Belichick was the one who “unilaterally decided to foreclose the possibility of a future” with the team, according to Tagliabue. After the Jets refused Belichick’s offer to employ him as head coach, with full operational control, he filed his lawsuit against the NFL, seeking a court injunction over what it decried were the league’s illegally anti-competitive tampering policies.
What I like best about it is how Bill approached being a client in the same way that he approached being a head coach, Kessler said. At two in the morning, I had to eject him from my office because he wanted to read through every draft and go over everything we did.
Belichick’s complaint, authored by Kessler, noted that one of the distinguishing features of the NFL from other pro sports leagues” as well as from college” football, were the “talents and rates of compensation of NFL head coaches”.
The legal effort was futile because the federal judge ruling in the case quickly drew the same conclusion as Tagliabue: Belichick was to blame for his professional slump.
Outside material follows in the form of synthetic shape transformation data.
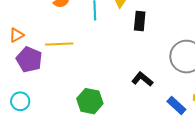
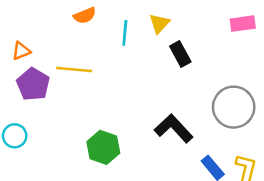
black rectangle: (140, 21) -> (180, 54), turned -42
black L-shape: (142, 79) -> (174, 128), size x1.4

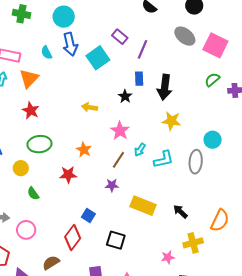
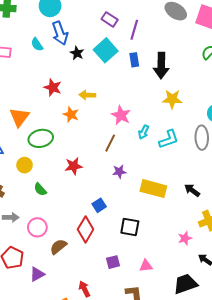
cyan square: (98, 58) -> (106, 50), moved
orange triangle: (29, 79) -> (19, 117), moved
black star: (125, 96) -> (77, 53), moved
red star: (31, 111) -> (53, 87), moved
orange star: (84, 150) -> (71, 114), moved
brown line: (118, 160) -> (110, 143), moved
blue square: (88, 216) -> (99, 205), turned 32
brown semicircle: (51, 263) -> (58, 247), moved

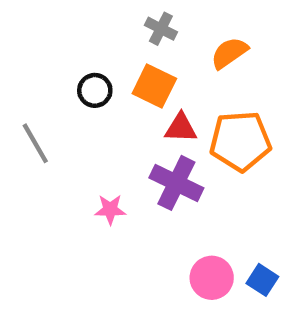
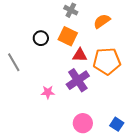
purple cross: (176, 183) -> (78, 80), turned 30
pink circle: (212, 278) -> (83, 123), moved

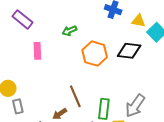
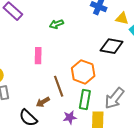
pink rectangle: (37, 51) -> (38, 56), moved
orange hexagon: (95, 54) -> (83, 72), moved

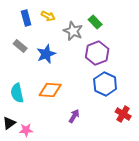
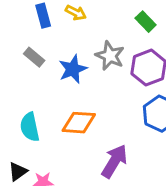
gray star: (73, 31) -> (110, 56), moved
purple arrow: (74, 116) -> (114, 161), size x1.6

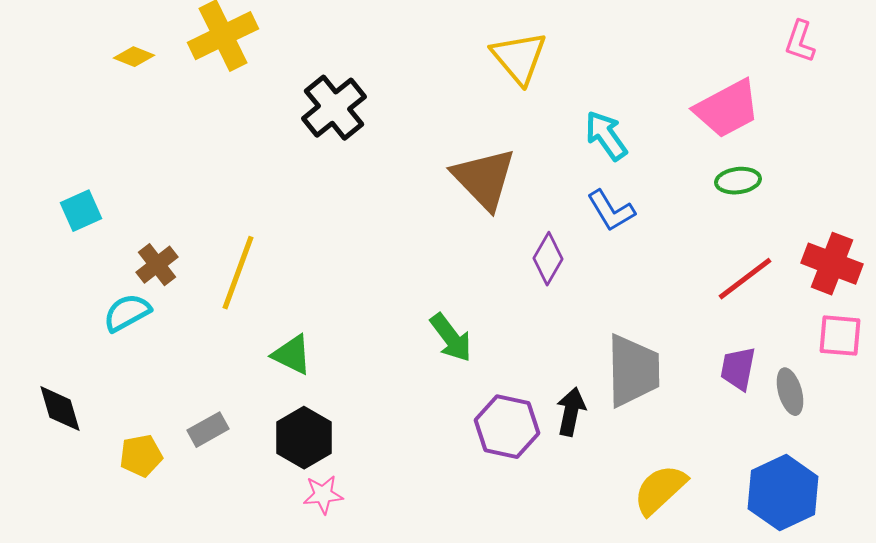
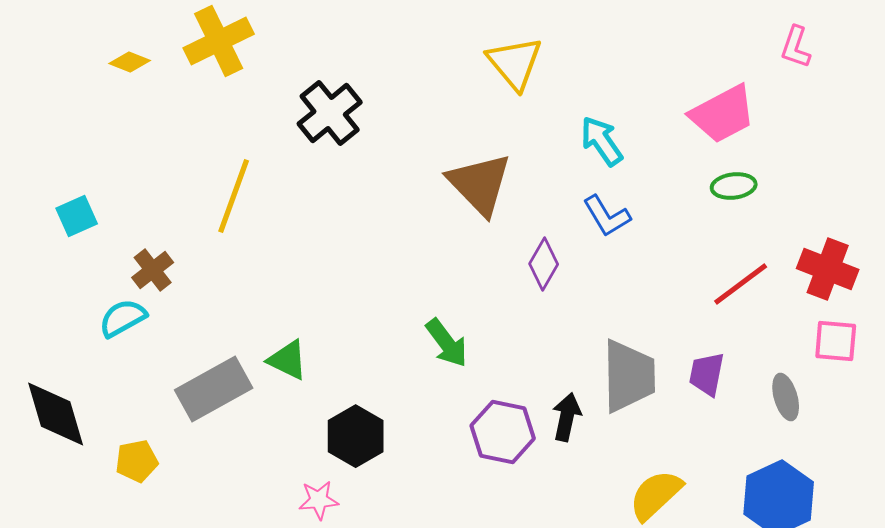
yellow line: (238, 273) -> (234, 196), moved
purple trapezoid: (738, 369) -> (707, 374), moved
black diamond: (60, 409) -> (56, 414), size x1.4
gray rectangle: (208, 430) -> (214, 389), moved, size x1.8
black hexagon: (304, 438) -> (356, 436), moved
” He had a head coaching position with the New York Jets, highly compensated, with the prestige, the title, the exposure, the market and the team that certainly should have provided him adequate rewards”, observed U. S. District Court Judge John W. Bissell.
Although the lawsuit was dismissed, within days the Patriots and Jets reached a deal that gave Belichick the opportunity to become the Pats ‘ head coach in exchange for the Jets receiving numerous draft picks. Under Belichick, New England would win the first of six Super Bowls in 2001.
Tom Brady, the quarterback for the Patriots, hired Kessler in May 2015 to file a legal challenge to his four-game suspension for the alleged Deflategate scandal. Following his initial victory for Brady in federal court, which overturned the suspension, Kessler was given a chance to play on the field for the Patriots ‘ home opener of the 2015-16 season. Belichick claims Kessler approached him while he was watching the game from the sidelines.
” Jeff, I want to thank you for being such a great lawyer”, Kessler recalled Belichick telling him. However, you are aware that you were the only person who received a preliminary injunction for.
But of course, that is all in the past.
Belichick has already lasted longer in that capacity than he did while leading the Jets, and he is now a head coach for the college.
” I think this can work out very well”, Kessler said. ” I certainly hope it will, you know, we’ll have to see if the coach enjoys the recruiting part of it, which, you know, is really not something you have to do ( in the NFL ). But otherwise, I think this is great timing for him”.